In reading Doi’s work about amae, I started thinking that perhaps this is how Jesus is to us, the mother offering unconditional love to her children who may or may not be behaving themselves. The love is simply there, and can be depended on, no matter what. Doi talks about the difference between this model of dependence, as he calls it, and the Western model of independence, and concludes that while there are some issues with the Japanese model, the Western model of radical independence is not workable in the long run. I agree with him – we need each other. But I think there are some other parts to the picture, and here we come back to what Paul says. The other piece I think needs to be brought in is that of the adult child. What do I mean by that?

There are at least two ways to be an adult child in a family system. One is to be accepted as an adult, the other is not. In some families, when you reach adulthood, you are treated like an adult. When you are younger, then you are treated like a younger adult, but still an adult, and as you get older, you are expected to take up more responsibility. You take your place at the “adult table,” as it were. In other families, it does not matter how old you are, you are always the child. You know which kind of family system you come out of.

What Paul says is that we need to grow up. It is not that we are totally independent – as though we could be independent of God! No, it is that we need to become adults, we need to act as adults, still within the loving family, still having much love, but acting as adults instead of children. This is a model of mutuality based on love. There is the offer of love from Jesus, our elder brother, who shows us how to love as God loves, but this love is not one that wants us to stay as children. Rather this love encourages us to become more of who God created us to be, encourages us to love each other as adults, rather than as children. So part of the way that we show that we are growing up is that we love each other as adults, rather than as children competing for the adult’s love.

When I think about the difference between a child’s love and an adult’s love, it is not that one is good and the other bad. It is good when a child loves without reserve, without caution, this is something we need to remember and to experience. I think of my little dog, who easily forgets that I left him alone to go to work. He lives in the moment, and when I come home he is totally joyous loving me for all he is worth.
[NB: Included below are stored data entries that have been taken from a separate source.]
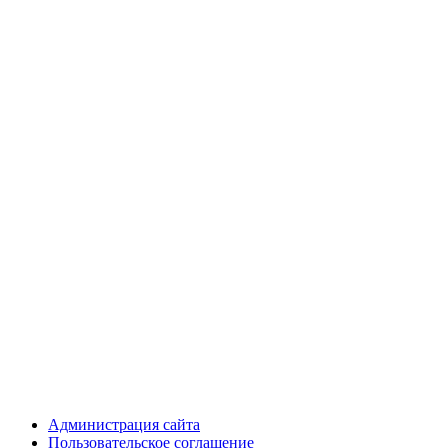
Администрация сайта
Пользовательское соглашение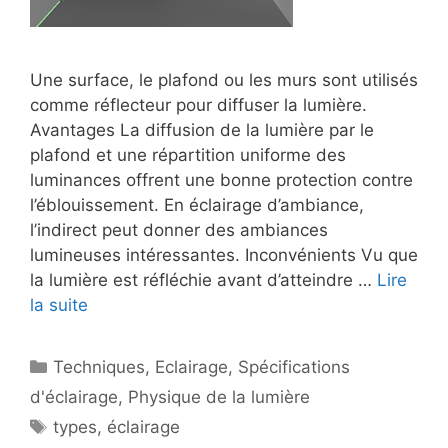
Une surface, le plafond ou les murs sont utilisés
comme réflecteur pour diffuser la lumière.
Avantages La diffusion de la lumière par le
plafond et une répartition uniforme des
luminances offrent une bonne protection contre
l’éblouissement. En éclairage d’ambiance,
l’indirect peut donner des ambiances
lumineuses intéressantes. Inconvénients Vu que
la lumière est réfléchie avant d’atteindre …
Lire
la suite
Catégories
Techniques
,
Eclairage
,
Spécifications
d'éclairage
,
Physique de la lumière
Étiquettes
types
,
éclairage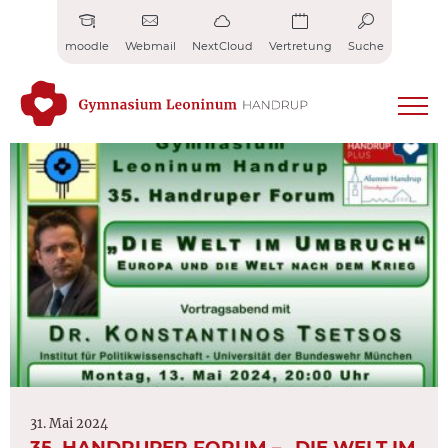
Zum
Inhalt
moodle
Webmail
NextCloud
Vertretung
Suche
springen
31. Mai 2024
35. HANDRUPER FORUM – „DIE WELT IM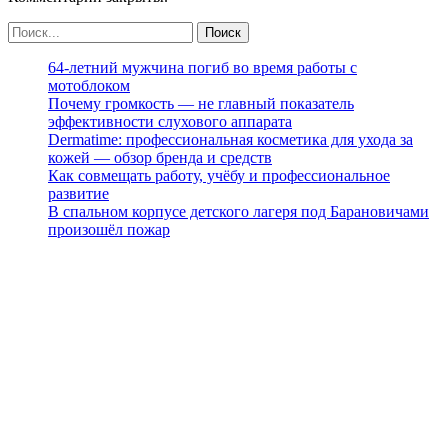
64-летний мужчина погиб во время работы с
мотоблоком
Почему громкость — не главный показатель
эффективности слухового аппарата
Dermatime: профессиональная косметика для ухода за
кожей — обзор бренда и средств
Как совмещать работу, учёбу и профессиональное
развитие
В спальном корпусе детского лагеря под Барановичами
произошёл пожар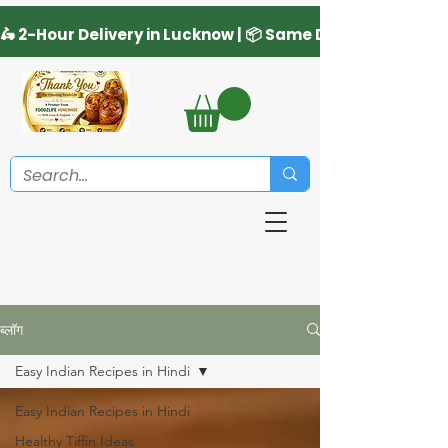
ब्लॉग
Easy Indian Recipes in Hindi
Easy Indian Recipes in Hindi
Healthy Tiffin Ideas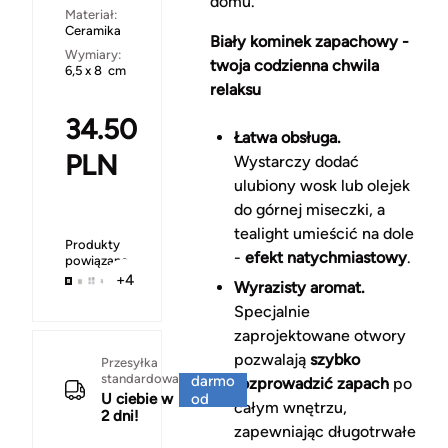
domu.
Materiał:
Ceramika
Biały kominek zapachowy -
Wymiary:
twoja codzienna chwila
6,5 x 8 cm
relaksu
34.50
Łatwa obsługa.
PLN
Wystarczy dodać
ulubiony wosk lub olejek
do górnej miseczki, a
tealight umieścić na dole
Produkty
-
efekt natychmiastowy
.
powiązane
+4
Wyrazisty aromat.
Specjalnie
zaprojektowane otwory
pozwalają
szybko
Za
Przesyłka
standardowa
darmo
rozprowadzić zapach
po
U ciebie w
od
całym wnętrzu,
2 dni!
150 zł
zapewniając długotrwałe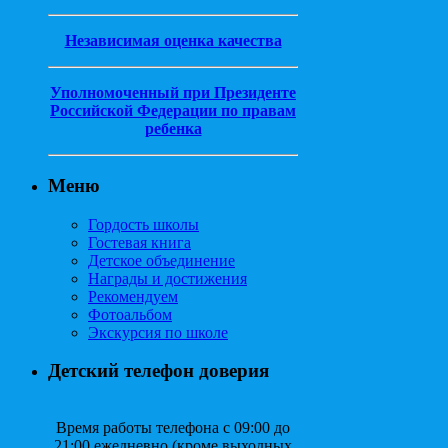
Независимая оценка качества
Уполномоченный при Президенте
Российской Федерации по правам
ребенка
Меню
Гордость школы
Гостевая книга
Детское объединение
Награды и достижения
Рекомендуем
Фотоальбом
Экскурсия по школе
Детский телефон доверия
Время работы телефона с 09:00 до
21:00 ежедневно (кроме выходных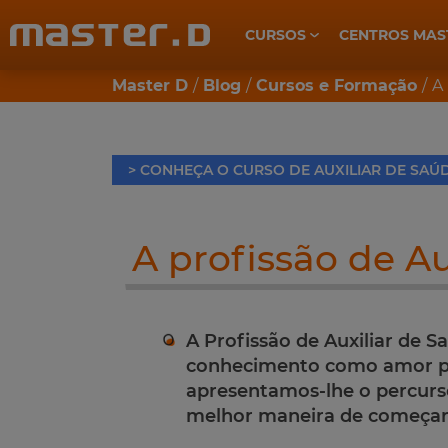
CURSOS
CENTROS MAS
CUIDADOS DE SAÚDE E BEM-ESTAR
Master D
Blog
Cursos e Formação
A 
> CONHEÇA O CURSO DE AUXILIAR DE SAÚ
A profissão de Au
A Profissão de Auxiliar de 
conhecimento como amor pel
apresentamos-lhe o percurso 
melhor maneira de começar 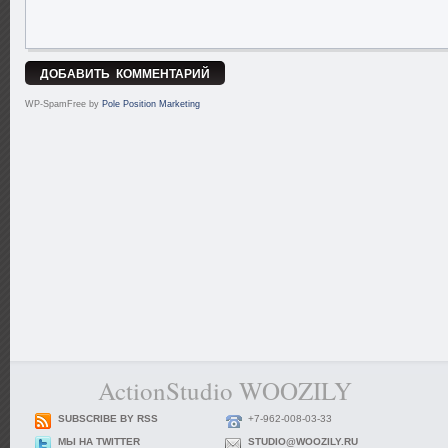
WP-SpamFree by
Pole Position Marketing
ActionStudio WOOZILY
SUBSCRIBE BY RSS
+7-962-008-03-33
МЫ НА TWITTER
STUDIO@WOOZILY.RU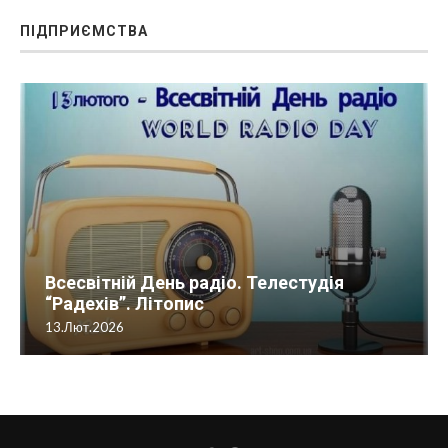
ПІДПРИЄМСТВА
Всесвітній День радіо. Телестудія
“Радехів”. Літопис
13.Лют.2026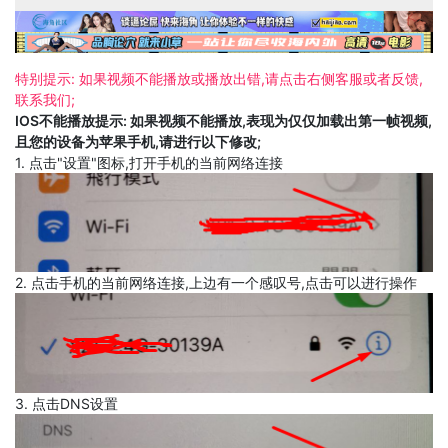
特别提示: 如果视频不能播放或播放出错,请点击右侧客服或者反馈,
联系我们;
IOS不能播放提示: 如果视频不能播放,表现为仅仅加载出第一帧视频,
且您的设备为苹果手机,请进行以下修改;
1. 点击"设置"图标,打开手机的当前网络连接
2. 点击手机的当前网络连接,上边有一个感叹号,点击可以进行操作
3. 点击DNS设置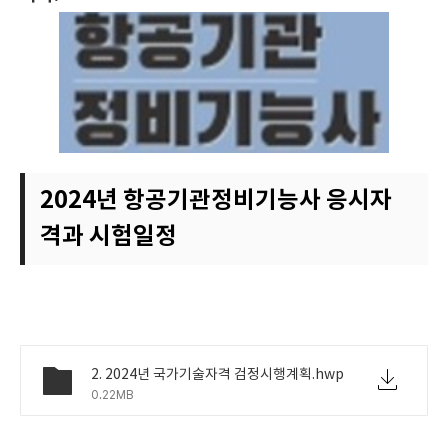
2024년 항공기관정비기능사 응시자
격과 시험일정
2. 2024년 국가기술자격 검정시행계획.hwp
0.22MB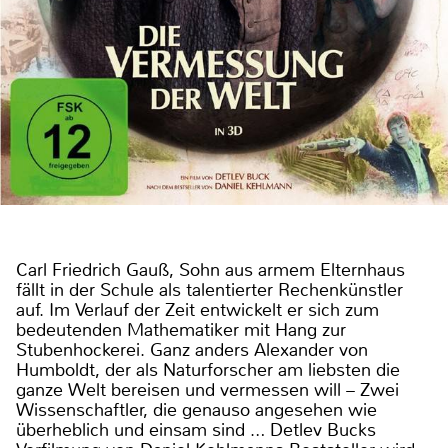
Carl Friedrich Gauß, Sohn aus armem Elternhaus
fällt in der Schule als talentierter Rechenkünstler
auf. Im Verlauf der Zeit entwickelt er sich zum
bedeutenden Mathematiker mit Hang zur
Stubenhockerei. Ganz anders Alexander von
Humboldt, der als Naturforscher am liebsten die
ganze Welt bereisen und vermessen will – Zwei
Wissenschaftler, die genauso angesehen wie
überheblich und einsam sind … Detlev Bucks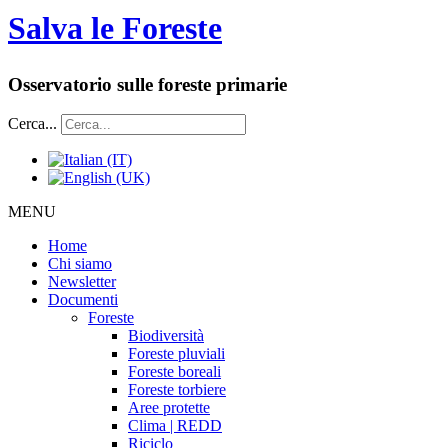
Salva le Foreste
Osservatorio sulle foreste primarie
Cerca...
MENU
Home
Chi siamo
Newsletter
Documenti
Foreste
Biodiversità
Foreste pluviali
Foreste boreali
Foreste torbiere
Aree protette
Clima | REDD
Riciclo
And he is also jealous, he does not want to share my attention with the other animals. This is the other side of that child’s type of love. An adult’s love is more measured, able to hold up longer, able to share with others, and – adults have to work much harder to let go of jealousy and anger that get in the way of love.

So Paul calls us to live a life of humility and gentleness, bearing with one another in love, living harmoniously. He reminds us that we have been given gifts to equip us for the work of helping each other, for building up the body of Christ, until all of us come to maturity. We must no longer be children. It is not that we leave the family. Rather, we are adults in the family.

I am also reminded of the old model of the priest in the parish – Father knows best. While this fits with the traditional understanding of amae, I don’t think it is a healthy model, at least not any more, if it ever was. In moving to a mutual understanding of ministry, where the priest does some things and the laity do some things, and each is important in its own right, we do not have to let go of the unconditional love and acceptance which is a critical part of amae. We are all parts of the body of Christ, and we all need each of us to use the gifts we have been given. And we need to love each other. This often is not easy, and we are called to do it anyway.

I hope this week you will think about what it means to be an adult child in your family, and what it means to be an adult child of God. How is that different from being a child in your family, or a child of God? And, I hope you will think about what gifts you have been given. This is always interesting to ponder. Sometimes we think we don’t have any, and I will tell you that’s not true. We all have been given gifts. We may not identify them as gifts, but that is another question entirely.